*** Begin section ***

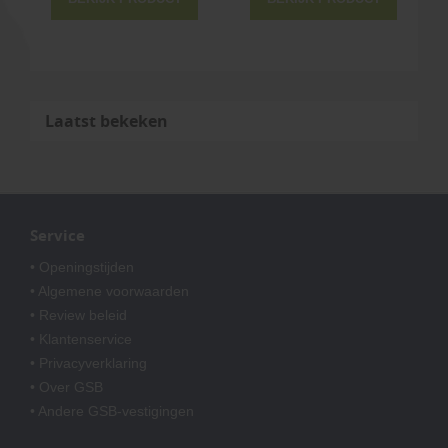
Laatst bekeken
Service
• Openingstijden
• Algemene voorwaarden
• Review beleid
• Klantenservice
• Privacyverklaring
• Over GSB
• Andere GSB-vestigingen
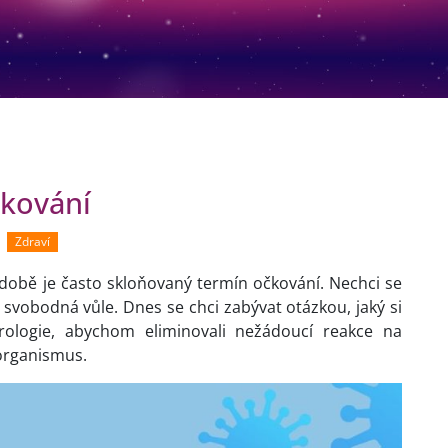
čkování
Zdraví
době je často skloňovaný termín očkování. Nechci se
 svobodná vůle. Dnes se chci zabývat otázkou, jaký si
rologie, abychom eliminovali nežádoucí reakce na
 organismus.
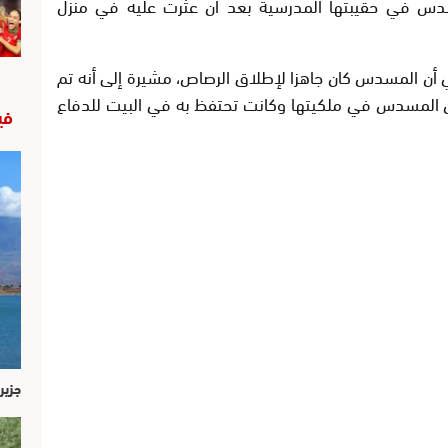
دس في حقيبتها المدرسية بعد أن عثرت عليه في منزل
 أن المسدس كان جاهزا لإطلاق الرصاص، مشيرة إلى أنه تم
ن المسدس في ملكيتها وكانت تحتفظ به في البيت للدفاع
في
جزير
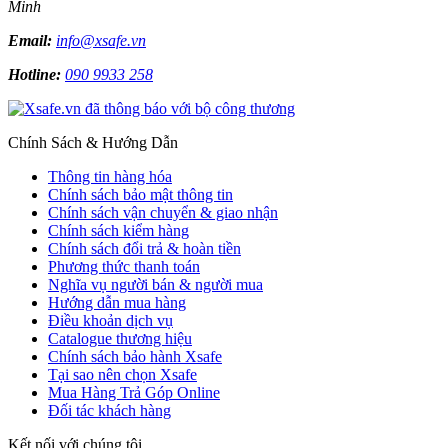
Minh
Email:
info@xsafe.vn
Hotline:
090 9933 258
Chính Sách & Hướng Dẫn
Thông tin hàng hóa
Chính sách bảo mật thông tin
Chính sách vận chuyển & giao nhận
Chính sách kiểm hàng
Chính sách đổi trả & hoàn tiền
Phương thức thanh toán
Nghĩa vụ người bán & người mua
Hướng dẫn mua hàng
Điều khoản dịch vụ
Catalogue thương hiệu
Chính sách bảo hành Xsafe
Tại sao nên chọn Xsafe
Mua Hàng Trả Góp Online
Đối tác khách hàng
Kết nối với chúng tôi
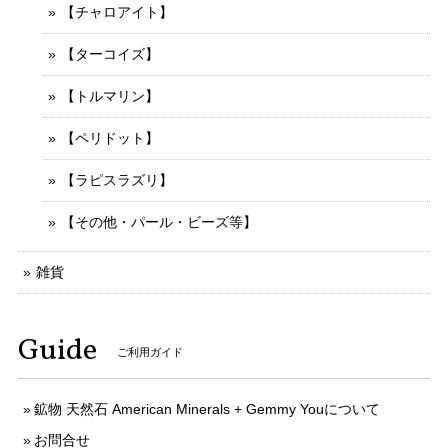
【チャロアイト】
【ターコイズ】
【トルマリン】
【ペリドット】
【ラピスラズリ】
【その他・パール・ビーズ等】
雑貨
Guide
ご利用ガイド
鉱物 天然石 American Minerals + Gemmy Youについて
お問合せ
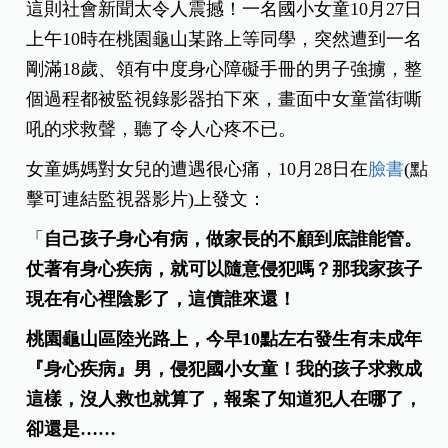
這則社會新聞太令人震撼！一名國小女童10月27日
上午10時在桃園龜山某路上等同學，突然遭到一名
剛滿18歲、領有中度身心障礙手冊的男子強擄，整
個過程都被監視錄影器拍下來，畫面中女童當街嘶
吼的求救聲，聽了令人心疼不已。
女童媽媽對女兒的遭遇很心痛，10月28日在
臉書
(點
擊可連結監視器影片)上發文：
「
自己孩子身心有病，做家長的不顧到底誰能管。
仗著有身心疾病，就可以隨意侵犯嗎？那我家孩子
現在有心裡陰影了，這債誰來還！
桃園龜山區陸光路上，今早10點左右發生有未成年
『身心疾病』男，侵犯國小女童！我的孩子求救成
這樣，沒人救也就算了，報案了知道犯人在哪了，
卻還是……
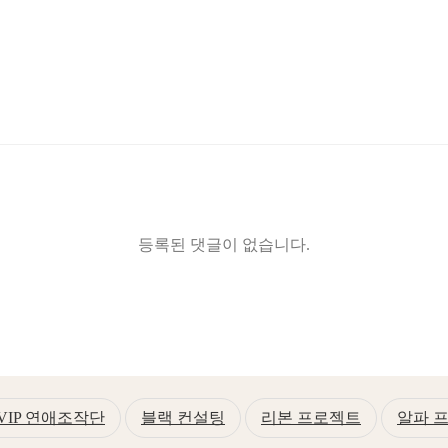
등록된 댓글이 없습니다.
VIP 연애조작단
블랙 컨설팅
리본 프로젝트
알파 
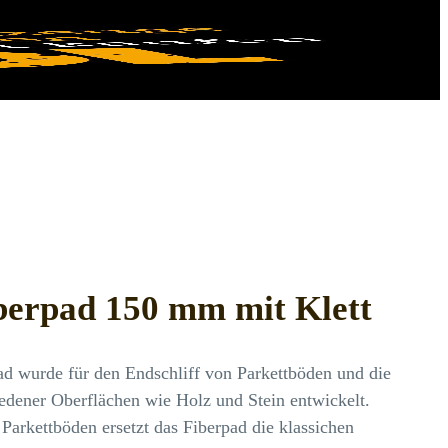
berpad 150 mm mit Klett
ad wurde für den Endschliff von Parkettböden und die
edener Oberflächen wie Holz und Stein entwickelt.
 Parkettböden ersetzt das Fiberpad die klassichen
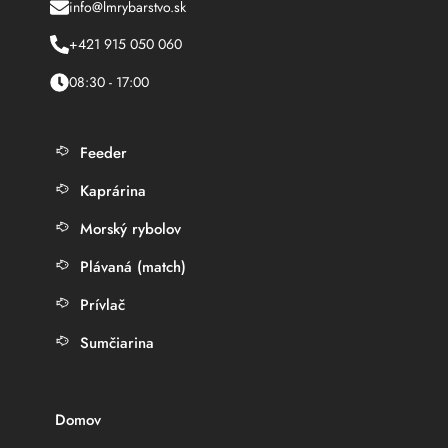
info@lmrybarstvo.sk
+421 915 050 060
08:30 - 17:00
Feeder
Kaprárina
Morský rybolov
Plávaná (match)
Prívlač
Sumčiarina
Domov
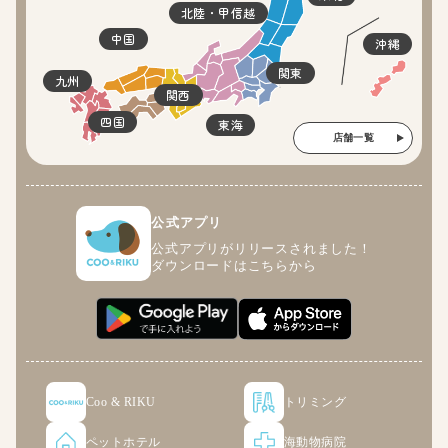
北陸・甲信越
中国
沖縄
関東
九州
関西
四国
東海
店舗一覧
公式アプリ
公式アプリがリリースされました！
ダウンロードはこちらから
Coo & RIKU
トリミング
ペットホテル
海動物病院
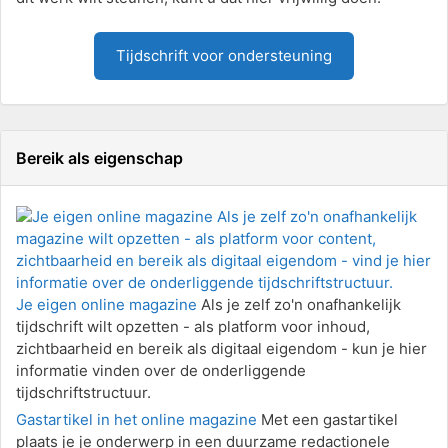
Tijdschrift voor ondersteuning
Bereik als eigenschap
Je eigen online magazine
Als je zelf zo'n onafhankelijk
tijdschrift wilt opzetten - als platform voor inhoud,
zichtbaarheid en bereik als digitaal eigendom - kun je hier
informatie vinden over de onderliggende
tijdschriftstructuur.
Gastartikel in het online magazine
Met een gastartikel
plaats je je onderwerp in een duurzame redactionele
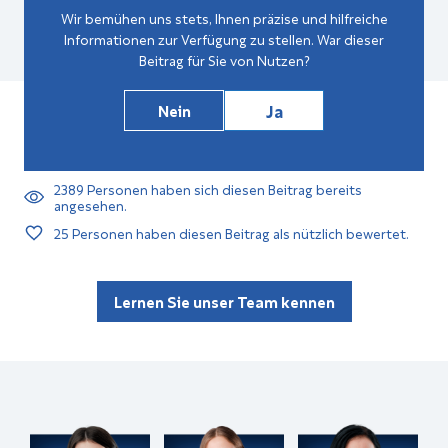
Wir bemühen uns stets, Ihnen präzise und hilfreiche
Informationen zur Verfügung zu stellen. War dieser
Beitrag für Sie von Nutzen?
Ja
Nein
2389
Personen haben sich diesen Beitrag bereits
angesehen.
25
Personen haben diesen Beitrag als nützlich bewertet.
Lernen Sie unser Team kennen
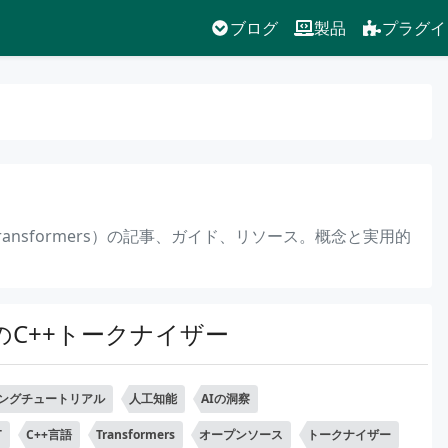
ブログ
製品
プラグイ
ons from Transformers）の記事、ガイド、リソース。概念と実用的
応のC++トークナイザー
ングチュートリアル
人工知能
AIの洞察
T
C++言語
Transformers
オープンソース
トークナイザー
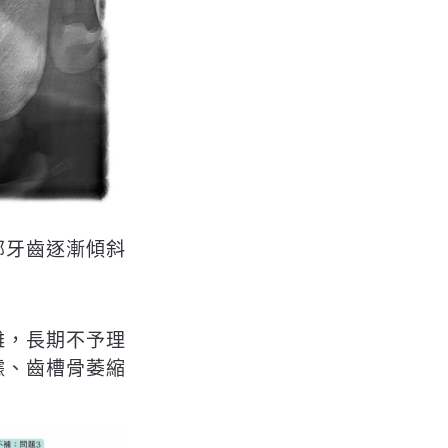
鄰牙齒逐漸傾斜
難，長期不予理
據、齒槽骨萎縮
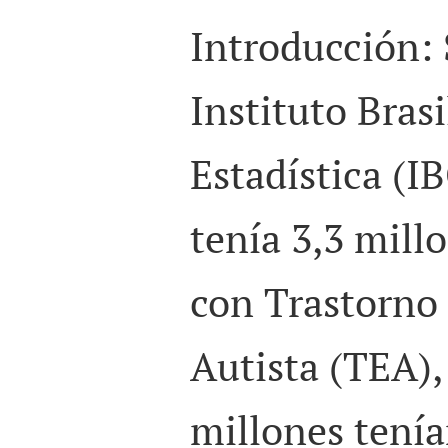
Introducción: 
Instituto Bras
Estadística (IB
tenía 3,3 mill
con Trastorno 
Autista (TEA), 
millones tenía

*** End section ***

The result should be an exact copy of the material, containing no pictures.

Laatst bekeken
Service
• Openingstijden
• Algemene voorwaarden
• Review beleid
• Klantenservice
• Privacyverklaring
• Over GSB
• Andere GSB-vestigingen
čkování
Zdraví
době je často skloňovaný termín očkování. Nechci se
 svobodná vůle. Dnes se chci zabývat otázkou, jaký si
rologie, abychom eliminovali nežádoucí reakce na
 organismus.
دس في حقيبتها المدرسية بعد أن عثرت عليه في منزل
 أن المسدس كان جاهزا لإطلاق الرصاص، مشيرة إلى أنه تم
ن المسدس في ملكيتها وكانت تحتفظ به في البيت للدفاع
في
جزير
Minh
Email:
info@xsafe.vn
Hotline:
090 9933 258
Chính Sách & Hướng Dẫn
Thông tin hàng hóa
Chính sách bảo mật thông tin
Chính sách vận chuyển & giao nhận
Chính sách kiểm hàng
Chính sách đổi trả & hoàn tiền
Phương thức thanh toán
Nghĩa vụ người bán & người mua
Hướng dẫn mua hàng
Điều khoản dịch vụ
Catalogue thương hiệu
Chính sách bảo hành Xsafe
Tại sao nên chọn Xsafe
Mua Hàng Trả Góp Online
Đối tác khách hàng
Kết nối với chúng tôi
【チャロアイト】
【ターコイズ】
【トルマリン】
【ペリドット】
【ラピスラズリ】
【その他・パール・ビーズ等】
雑貨
Guide
ご利用ガイド
鉱物 天然石 American Minerals + Gemmy Youについて
お問合せ
這則社會新聞太令人震撼！一名國小女童10月27日
上午10時在桃園龜山某路上等同學，突然遭到一名
剛滿18歲、領有中度身心障礙手冊的男子強擄，整
個過程都被監視錄影器拍下來，畫面中女童當街嘶
吼的求救聲，聽了令人心疼不已。
女童媽媽對女兒的遭遇很心痛，10月28日在
臉書
(點
擊可連結監視器影片)上發文：
「
自己孩子身心有病，做家長的不顧到底誰能管。
仗著有身心疾病，就可以隨意侵犯嗎？那我家孩子
現在有心裡陰影了，這債誰來還！
桃園龜山區陸光路上，今早10點左右發生有未成年
『身心疾病』男，侵犯國小女童！我的孩子求救成
這樣，沒人救也就算了，報案了知道犯人在哪了，
卻還是……
등록된 댓글이 없습니다.
VIP 연애조작단
블랙 컨설팅
리본 프로젝트
알파 
berpad 150 mm mit Klett
ad wurde für den Endschliff von Parkettböden und die
edener Oberflächen wie Holz und Stein entwickelt.
 Parkettböden ersetzt das Fiberpad die klassichen
info@lmrybarstvo.sk
+421 915 050 060
08:30 - 17:00
Feeder
Kaprárina
Morský rybolov
Plávaná (match)
Prívlač
Sumčiarina
Domov
北陸・甲信越
中国
沖縄
関東
九州
関西
四国
東海
店舗一覧
公式アプリ
公式アプリがリリースされました！
ダウンロードはこちらから
Coo & RIKU
トリミング
ペットホテル
海動物病院
Tijdschrift voor ondersteuning
Bereik als eigenschap
Je eigen online magazine
Als je zelf zo'n onafhankelijk
tijdschrift wilt opzetten - als platform voor inhoud,
zichtbaarheid en bereik als digitaal eigendom - kun je hier
informatie vinden over de onderliggende
tijdschriftstructuur.
Gastartikel in het online magazine
Met een gastartikel
plaats je je onderwerp in een duurzame redactionele
Wir bemühen uns stets, Ihnen präzise und hilfreiche
Informationen zur Verfügung zu stellen. War dieser
Beitrag für Sie von Nutzen?
Ja
Nein
2389
Personen haben sich diesen Beitrag bereits
angesehen.
25
Personen haben diesen Beitrag als nützlich bewertet.
Lernen Sie unser Team kennen
ブログ
製品
プラグイ
ons from Transformers）の記事、ガイド、リソース。概念と実用的
応のC++トークナイザー
ングチュートリアル
人工知能
AIの洞察
T
C++言語
Transformers
オープンソース
トークナイザー
鄰牙齒逐漸傾斜
難，長期不予理
據、齒槽骨萎縮
Introducción: 
Instituto Bras
Estadística (IB
tenía 3,3 mill
con Trastorno 
Autista (TEA), 
millones tenía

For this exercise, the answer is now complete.